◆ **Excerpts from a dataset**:
━━━
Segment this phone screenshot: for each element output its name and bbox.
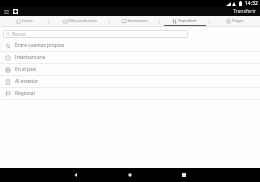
button[interactable]: Buscar	[3, 30, 188, 38]
staticText: Buscar	[12, 31, 27, 37]
button[interactable]: Pagar	[210, 16, 260, 26]
button[interactable]: Interbancaria	[0, 52, 260, 63]
staticText: Mis productos	[69, 18, 97, 24]
button[interactable]: Al exterior	[0, 76, 260, 87]
staticText: Interbancaria	[15, 54, 46, 61]
staticText: Asesoram.	[128, 18, 149, 24]
staticText: Regional	[15, 90, 35, 97]
staticText: Inicio	[22, 18, 33, 24]
button[interactable]: App logo	[12, 8, 19, 15]
button[interactable]: Asesoram.	[110, 16, 160, 26]
staticText: Al exterior	[15, 78, 39, 85]
staticText: Transferir	[178, 18, 198, 24]
button[interactable]: Transferir	[160, 16, 210, 26]
button[interactable]: Back	[49, 168, 103, 182]
button[interactable]: En el país	[0, 64, 260, 75]
button[interactable]: Home	[103, 168, 157, 182]
staticText: 14:32	[245, 0, 258, 7]
button[interactable]: Entre cuentas propias	[0, 40, 260, 51]
staticText: Transferir	[233, 8, 256, 15]
button[interactable]: Regional	[0, 88, 260, 99]
staticText: Pagar	[232, 18, 244, 24]
button[interactable]: Recent apps	[157, 168, 211, 182]
button[interactable]: Mis productos	[49, 16, 110, 26]
staticText: En el país	[15, 66, 37, 73]
button[interactable]: Inicio	[0, 16, 49, 26]
button[interactable]: Open navigation menu	[3, 8, 10, 15]
staticText: Entre cuentas propias	[15, 42, 65, 49]
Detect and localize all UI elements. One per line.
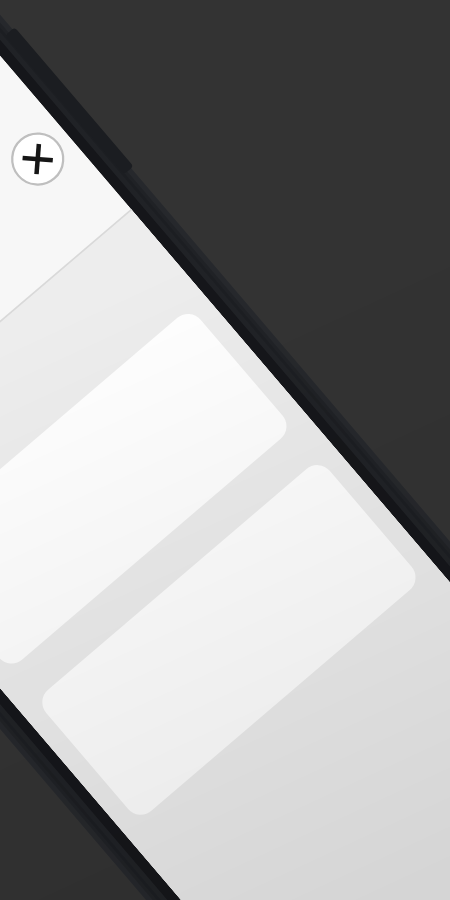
- button[interactable]: Phone showing navigation app: [0, 0, 450, 900]
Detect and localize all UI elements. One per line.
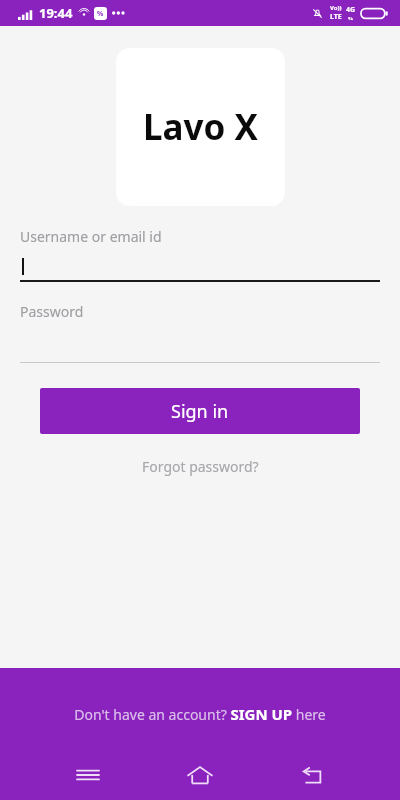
staticText: Don't have an account? SIGN UP here	[74, 704, 326, 724]
button[interactable]: Lavo X	[116, 48, 285, 206]
button[interactable]: Menu	[64, 751, 112, 799]
staticText: Lavo X	[143, 103, 258, 151]
button[interactable]	[20, 256, 380, 280]
staticText: Password	[20, 302, 84, 321]
staticText: ▾▴	[348, 15, 354, 21]
staticText: 4G	[346, 5, 356, 15]
button[interactable]: Forgot password?	[134, 454, 267, 479]
button[interactable]: Sign in	[40, 388, 360, 434]
staticText: 19:44	[39, 4, 73, 22]
staticText: Username or email id	[20, 227, 162, 246]
button[interactable]: Don't have an account? SIGN UP here	[64, 700, 336, 728]
staticText: LTE	[330, 12, 342, 22]
staticText: Forgot password?	[142, 457, 259, 476]
staticText: Vo))	[330, 4, 342, 12]
button[interactable]: Home	[176, 751, 224, 799]
button[interactable]: Back	[288, 751, 336, 799]
staticText: Sign in	[171, 399, 229, 424]
staticText: %	[97, 9, 104, 19]
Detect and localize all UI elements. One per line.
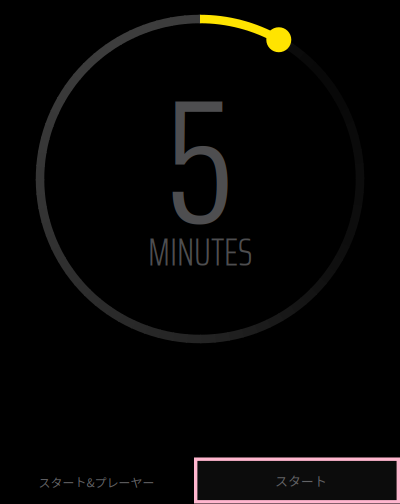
staticText: 5	[164, 45, 234, 267]
staticText: スタート	[275, 471, 327, 490]
staticText: スタート&プレーヤー	[38, 473, 154, 491]
button[interactable]: スタート	[194, 458, 400, 504]
staticText: MINUTES	[148, 222, 252, 282]
button[interactable]: スタート&プレーヤー	[0, 459, 194, 504]
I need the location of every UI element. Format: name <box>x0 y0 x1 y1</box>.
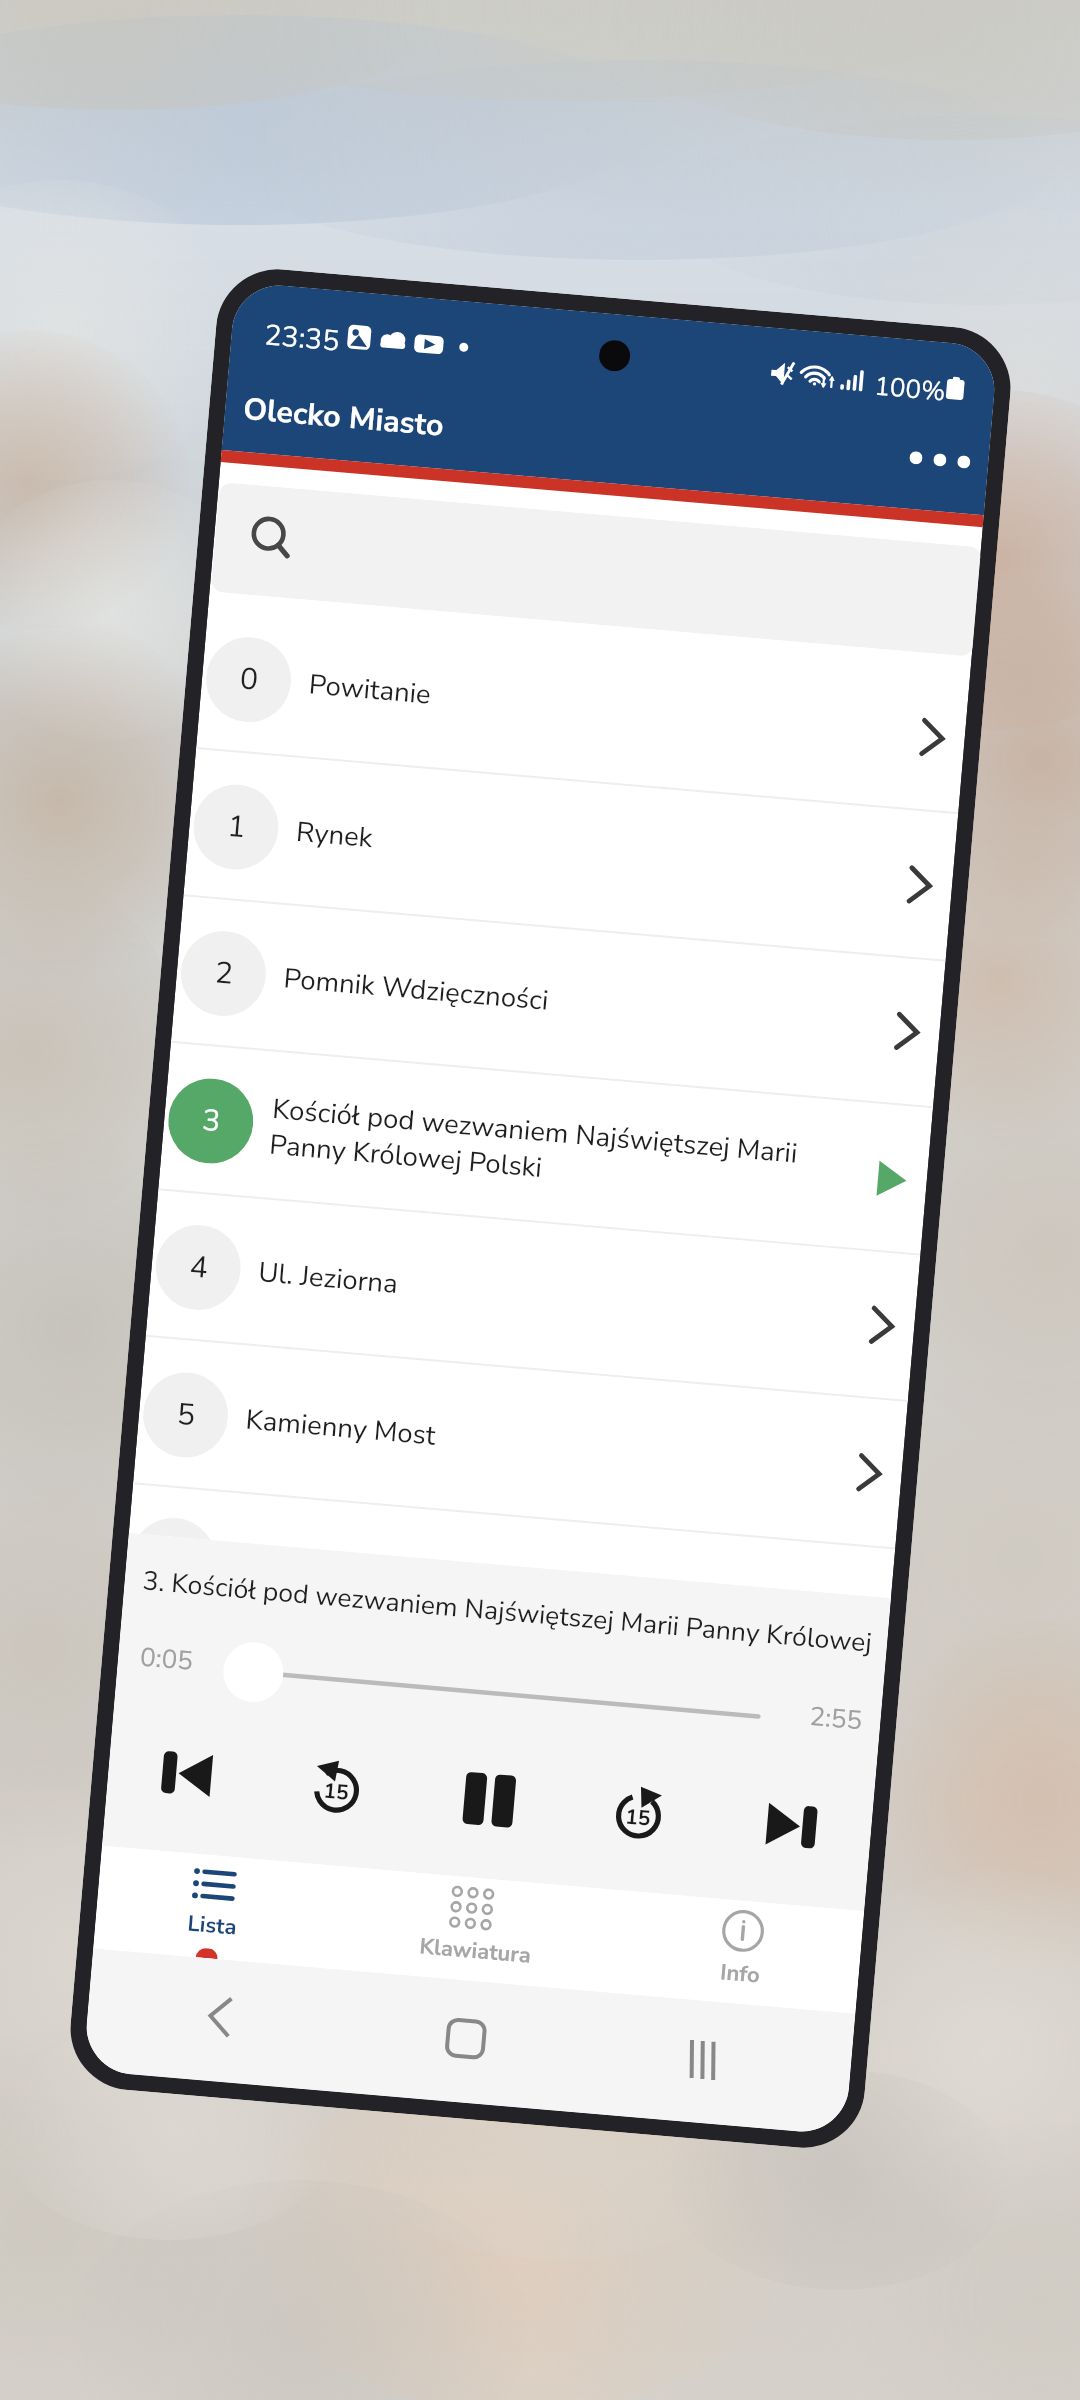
staticText: Kamienny Most <box>244 1401 816 1487</box>
staticText: 15 <box>624 1802 652 1834</box>
staticText: 1 <box>226 806 247 848</box>
button[interactable]: 5 <box>133 1337 908 1550</box>
button[interactable]: Forward 15 seconds <box>600 1774 678 1852</box>
staticText: 3. Kościół pod wezwaniem Najświętszej Ma… <box>141 1562 874 1661</box>
button[interactable]: Info <box>661 1895 829 2011</box>
staticText: Lista <box>186 1908 239 1943</box>
button[interactable]: Search <box>210 482 981 657</box>
button[interactable]: 3 <box>158 1043 933 1256</box>
button[interactable]: Lista <box>135 1850 303 1966</box>
button[interactable]: 1 <box>183 749 958 962</box>
button[interactable]: Rewind 15 seconds <box>298 1748 376 1826</box>
other: Back <box>206 1995 236 2039</box>
staticText: Kościół pod wezwaniem Najświętszej Marii… <box>268 1090 842 1211</box>
staticText: Info <box>719 1957 762 1990</box>
button[interactable]: 2 <box>171 895 946 1108</box>
button[interactable]: Klawiatura <box>372 1870 580 1990</box>
staticText: 2 <box>213 952 235 995</box>
button[interactable]: Next <box>752 1787 830 1865</box>
button[interactable]: 0 <box>196 601 971 814</box>
staticText: Powitanie <box>307 665 878 752</box>
staticText: Rynek <box>295 813 866 899</box>
staticText: 4 <box>188 1246 209 1289</box>
staticText: Pomnik Wdzięczności <box>282 959 853 1046</box>
button[interactable]: 4 <box>146 1189 920 1402</box>
button[interactable]: Previous <box>148 1735 225 1813</box>
staticText: Klawiatura <box>418 1931 532 1971</box>
staticText: 0:05 <box>139 1640 194 1679</box>
staticText: 5 <box>175 1394 197 1436</box>
button[interactable]: Pause <box>450 1761 528 1839</box>
staticText: 15 <box>322 1777 351 1808</box>
staticText: 100% <box>873 369 947 405</box>
other: Recents <box>682 2039 721 2080</box>
staticText: 0 <box>238 658 260 701</box>
staticText: Ul. Jeziorna <box>257 1253 828 1340</box>
staticText: Olecko Miasto <box>241 388 446 447</box>
staticText: 23:35 <box>263 315 341 361</box>
other: Home <box>446 2019 485 2058</box>
staticText: 2:55 <box>808 1699 864 1738</box>
staticText: 3 <box>200 1100 222 1142</box>
button[interactable]: More options <box>902 438 978 481</box>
━━━
◆ **What to produce**:
Your answer should be all lines from the data that contain "Info".

◆ **Answer for this exercise**:
button[interactable]: Info <box>661 1895 829 2011</box>
staticText: Info <box>719 1957 762 1990</box>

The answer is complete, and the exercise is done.